# Squat indirect water heater



## Ishmael (Dec 9, 2009)

Can anyone suggest a good indirect water heater (at least 40 gallons) that'll fit in a 40" tall crawlspace? The old unit is a Vaughn Hot Stow (32" tall), but it looks like they no longer make that model.


----------



## OldSchool (Jan 30, 2010)

Buderus makes horizontal indirect tanks


----------



## RealLivePlumber (Jun 22, 2008)

It'd be a squeeze.
http://www.bradfordwhite.com/images/shared/pdfs/specsheets/543-B.pdf

Can you use a 40 lo boy electric. They are 32" tall.


----------



## Ishmael (Dec 9, 2009)

Buderus was my first thought, too. Just concerned about co$t. It might work out, though, since I'm actually replacing two of the old Vaughn units - maybe I can replace them with one larger Buderus.
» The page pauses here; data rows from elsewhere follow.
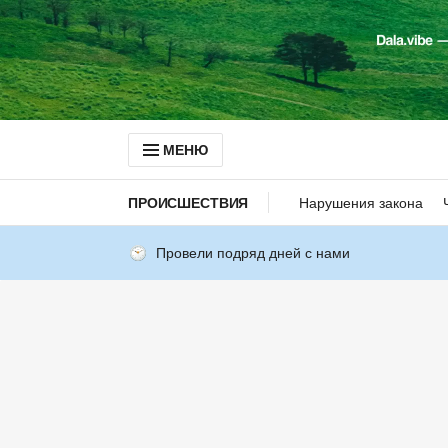
МЕНЮ
ПРОИСШЕСТВИЯ
Нарушения закона
Провели подряд дней с нами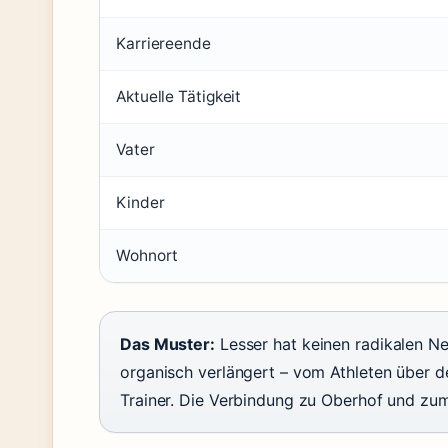
Karriereende
Aktuelle Tätigkeit
Vater
Kinder
Wohnort
Das Muster:
Lesser hat keinen radikalen Ne
organisch verlängert – vom Athleten über 
Trainer. Die Verbindung zu Oberhof und zu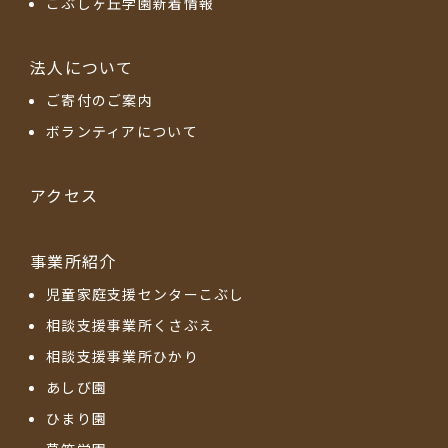
こぶしヶ丘学園新着情報
法人について
ご寄付のご案内
ボランティアについて
アクセス
事業所紹介
児童家庭支援センターこぶし
相談支援事業所くさぶえ
相談支援事業所ひかり
あしび園
ひまり園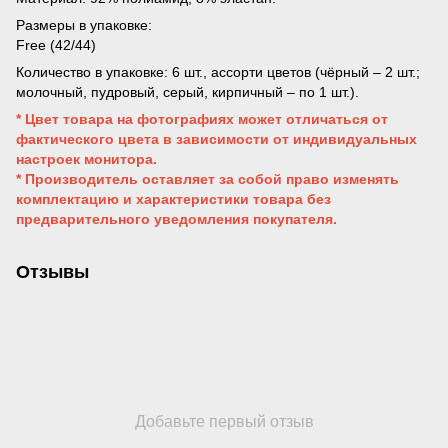
Размеры в упаковке:
Free (42/44)
Количество в упаковке: 6 шт., ассорти цветов (чёрный – 2 шт.;
молочный, пудровый, серый, кирпичный – по 1 шт.).
* Цвет товара на фотографиях может отличаться от
фактического цвета в зависимости от индивидуальных
настроек монитора.
* Производитель оставляет за собой право изменять
комплектацию и характеристики товара без
предварительного уведомления покупателя.
Отзывы
Добавьте первый отзыв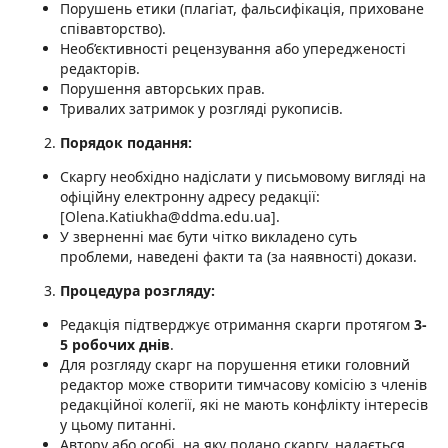
Порушень етики (плагіат, фальсифікація, приховане
співавторство).
Необ’єктивності рецензування або упередженості
редакторів.
Порушення авторських прав.
Тривалих затримок у розгляді рукописів.
Порядок подання:
Скаргу необхідно надіслати у письмовому вигляді на
офіційну електронну адресу редакції:
[Olena.Katiukha@ddma.edu.ua].
У зверненні має бути чітко викладено суть
проблеми, наведені факти та (за наявності) докази.
Процедура розгляду:
Редакція підтверджує отримання скарги протягом
3-
5 робочих днів
.
Для розгляду скарг на порушення етики головний
редактор може створити тимчасову комісію з членів
редакційної колегії, які не мають конфлікту інтересів
у цьому питанні.
Автору або особі, на яку подано скаргу, надається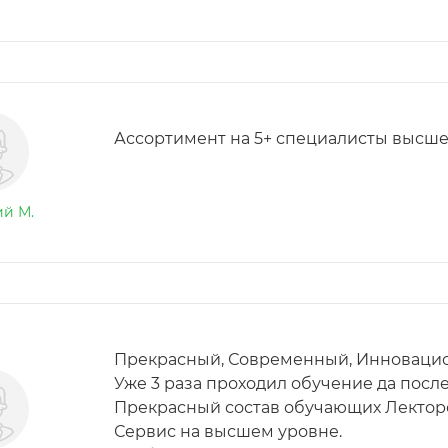
Ассортимент на 5+ специалисты высше
й М.
Прекрасный, Современный, Инноваци
Уже 3 раза проходил обучение да после
Прекрасный состав обучающих Лектор
Сервис на высшем уровне.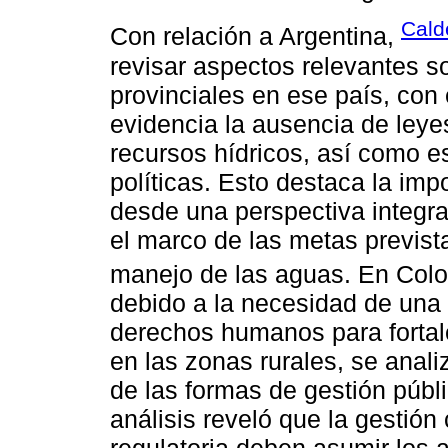
Cald
Con relación a Argentina,
revisar aspectos relevantes so
provinciales en ese país, con
evidencia la ausencia de leyes
recursos hídricos, así como 
políticas. Esto destaca la imp
desde una perspectiva integral
el marco de las metas previst
manejo de las aguas. En Col
debido a la necesidad de una 
derechos humanos para fortale
en las zonas rurales, se anali
de las formas de gestión públi
análisis reveló que la gestión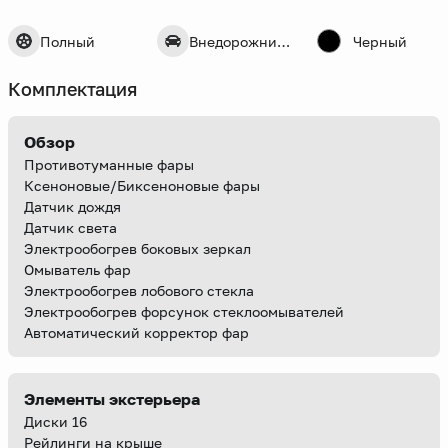
Полный
Внедорожник 5 дв.
Черный
Комплектация
Обзор
Противотуманные фары
Ксеноновые/Биксеноновые фары
Датчик дождя
Датчик света
Электрообогрев боковых зеркал
Омыватель фар
Электрообогрев лобового стекла
Электрообогрев форсунок стеклоомывателей
Автоматический корректор фар
Элементы экстерьера
Диски 16
Рейлинги на крыше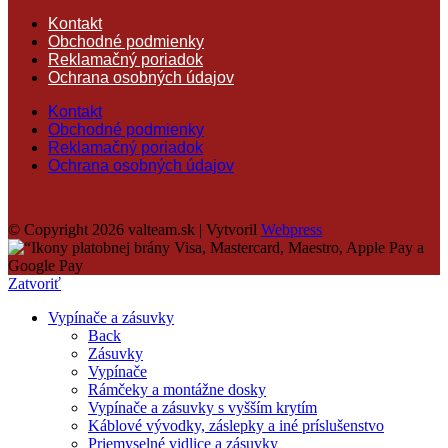
Kontakt
Obchodné podmienky
Reklamačný poriadok
Ochrana osobných údajov
Kontakt
Obchodné podmienky
Reklamačný poriadok
Ochrana osobných údajov
© Copyright 2026 valteam.sk | Vytvoril
Webpress
Zatvoriť
Vypínače a zásuvky
Back
Zásuvky
Vypínače
Rámčeky a montážne dosky
Vypínače a zásuvky s vyšším krytím
Káblové vývodky, záslepky a iné príslušenstvo
Priemyselné vidlice a zásuvky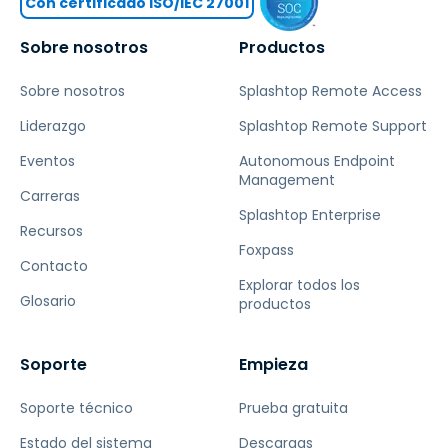
Con certificado ISO/IEC 27001
Sobre nosotros
Productos
Sobre nosotros
Splashtop Remote Access
Liderazgo
Splashtop Remote Support
Eventos
Autonomous Endpoint
Management
Carreras
Splashtop Enterprise
Recursos
Foxpass
Contacto
Explorar todos los
Glosario
productos
Soporte
Empieza
Soporte técnico
Prueba gratuita
Estado del sistema
Descargas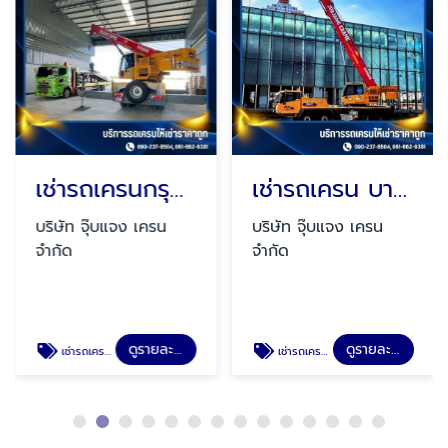
เช่ารถเครนกรุงเทพ
เช่ารถเครน บางบ่อ
บริษัท จุ๊บแจง เครน
บริษัท จุ๊บแจง เครน
จำกัด
จำกัด
ดูรายละเอียด
ดูรายละเอียด
เช่ารถเครนกรุงเทพ
เช่ารถเครนบางบ่อ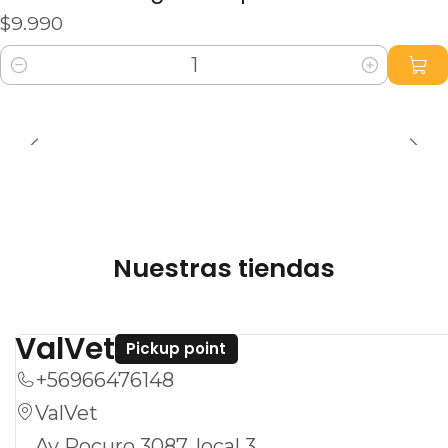
$9.990
Cantidad
Nuestras tiendas
ValVet
Pickup point
+56966476148
ValVet
Av Pocuro 3087, local 3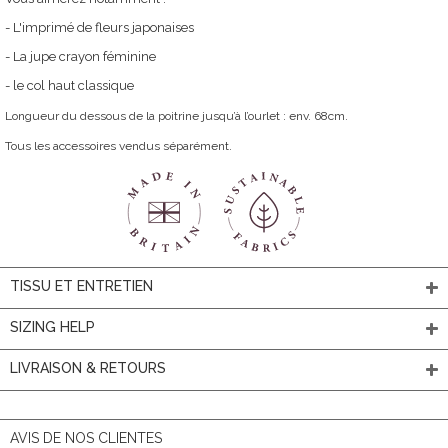
- L'imprimé de fleurs japonaises
- La jupe crayon féminine
- le col haut classique
Longueur du dessous de la poitrine jusqu’à l’ourlet : env. 68cm.
Tous les accessoires vendus séparément.
TISSU ET ENTRETIEN
SIZING HELP
LIVRAISON & RETOURS
AVIS DE NOS CLIENTES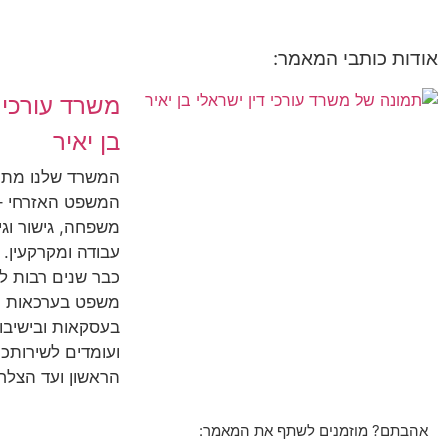
אודות כותבי המאמר:
משרד עורכי ד
בן יאיר
המשרד שלנו מת
המשפט האזרחי – 
משפחה, גישור וגירו
עבודה ומקרקעין. 
כבר שנים רבות ל
משפט בערכאות ה
בעסקאות ובישיבות
ועומדים לשירותכ
הראשון ועד הצלח
אהבתם? מוזמנים לשתף את המאמר: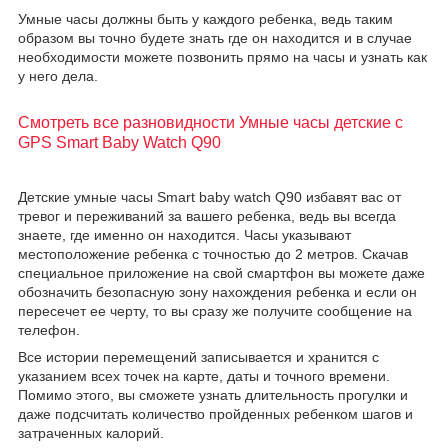
Умные часы должны быть у каждого ребенка, ведь таким
образом вы точно будете знать где он находится и в случае
необходимости можете позвонить прямо на часы и узнать как
у него дела.
Смотреть все разновидности Умные часы детские с
GPS Smart Baby Watch Q90
Детские умные часы Smart baby watch Q90 избавят вас от
тревог и переживаний за вашего ребенка, ведь вы всегда
знаете, где именно он находится. Часы указывают
местоположение ребенка с точностью до 2 метров. Скачав
специальное приложение на свой смартфон вы можете даже
обозначить безопасную зону нахождения ребенка и если он
пересечет ее черту, то вы сразу же получите сообщение на
телефон.
Все истории перемещений записывается и хранится с
указанием всех точек на карте, даты и точного времени.
Помимо этого, вы сможете узнать длительность прогулки и
даже подсчитать количество пройденных ребенком шагов и
затраченных калорий.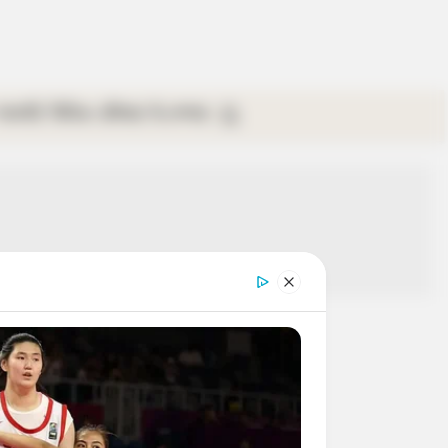
গ্যালারি
ভিডিও
রবিবার
ই-পেপার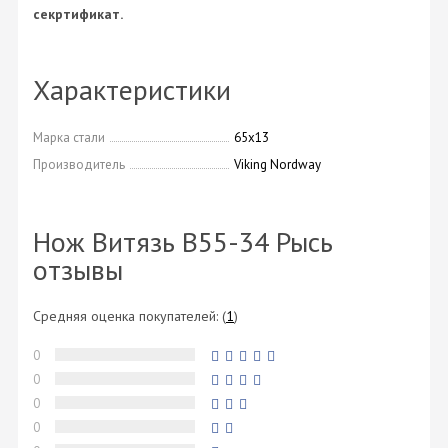
секртификат.
Характеристики
Марка стали
65х13
Производитель
Viking Nordway
Нож Витязь B55-34 Рысь
отзывы
Средняя оценка покупателей:
(
1
)
0
0
0
0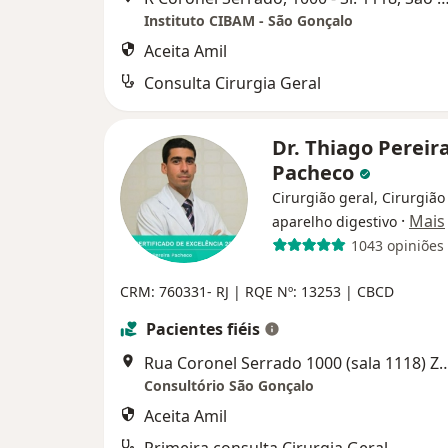
Instituto CIBAM - São Gonçalo
Aceita Amil
Consulta Cirurgia Geral
Dr. Thiago Pereir
Pacheco
Cirurgião geral, Cirurgião
·
Mais
aparelho digestivo
1043 opiniões
CRM: 760331- RJ | RQE Nº: 13253 | CBCD
Pacientes fiéis
Rua Coronel Serrado 1000 (sala 1118) Zé 
Consultório São Gonçalo
Aceita Amil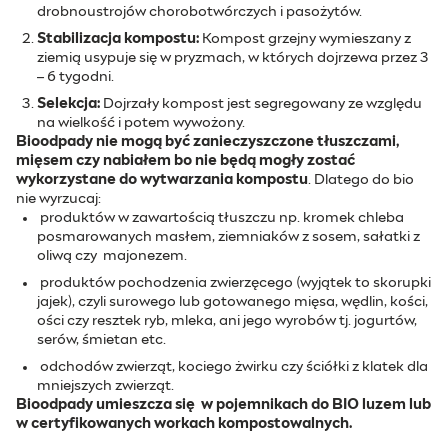
drobnoustrojów chorobotwórczych i pasożytów.
Stabilizacja kompostu:
Kompost grzejny wymieszany z
ziemią usypuje się w pryzmach, w których dojrzewa przez 3
– 6 tygodni.
Selekcja:
Dojrzały kompost jest segregowany ze względu
na wielkość i potem wywożony.
Bioodpady nie mogą być zanieczyszczone tłuszczami,
mięsem czy nabiałem bo nie będą mogły zostać
wykorzystane do wytwarzania kompostu
. Dlatego do bio
nie wyrzucaj:
produktów w zawartością tłuszczu np. kromek chleba
posmarowanych masłem, ziemniaków z sosem, sałatki z
oliwą czy majonezem.
produktów pochodzenia zwierzęcego (wyjątek to skorupki
jajek), czyli surowego lub gotowanego mięsa, wędlin, kości,
ości czy resztek ryb, mleka, ani jego wyrobów tj. jogurtów,
serów, śmietan etc.
odchodów zwierząt, kociego żwirku czy ściółki z klatek dla
mniejszych zwierząt.
Bioodpady umieszcza się w pojemnikach do BIO luzem lub
w certyfikowanych workach kompostowalnych.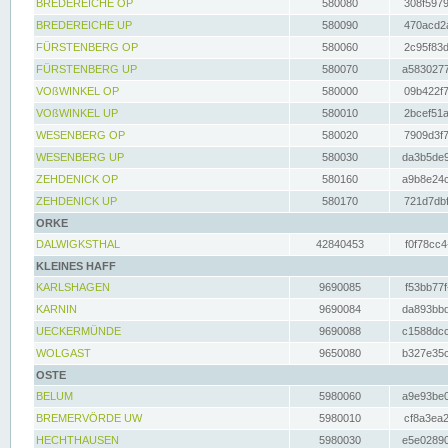
BREDEREICHE OP
580080
308f5979
BREDEREICHE UP
580090
470acd2a
FÜRSTENBERG OP
580060
2c95f83d
FÜRSTENBERG UP
580070
a5830277
VOßWINKEL OP
580000
09b422f7
VOßWINKEL UP
580010
2bcef51a
WESENBERG OP
580020
7909d3f7
WESENBERG UP
580030
da3b5de9
ZEHDENICK OP
580160
a9b8e24c
ZEHDENICK UP
580170
721d7dbf
ORKE
DALWIGKSTHAL
42840453
f0f78cc4
KLEINES HAFF
KARLSHAGEN
9690085
f53bb77f
KARNIN
9690084
da893bbd
UECKERMÜNDE
9690088
c1588dcc
WOLGAST
9650080
b327e35c
OSTE
BELUM
5980060
a9e93be0
BREMERVÖRDE UW
5980010
cf8a3ea2
HECHTHAUSEN
5980030
e5e02890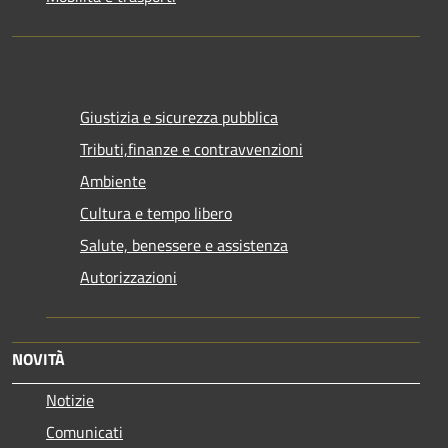
Giustizia e sicurezza pubblica
Tributi,finanze e contravvenzioni
Ambiente
Cultura e tempo libero
Salute, benessere e assistenza
Autorizzazioni
NOVITÀ
Notizie
Comunicati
Getting it in through the crawlspace entrance could be a problem, though.


----------



## Ishmael (Dec 9, 2009)

In case anyone was curious, the manager at my local supply store found the unit I needed here: http://www.heat-flo.com/Products/Indirect_Heaters/indirect_heaters.html (The HF-40 LOW)

The tappings come off the top of this unit, whereas everything comes off the side of the Vaughn that I'm replacing. I'll be working up in between the joists - oh well.


----------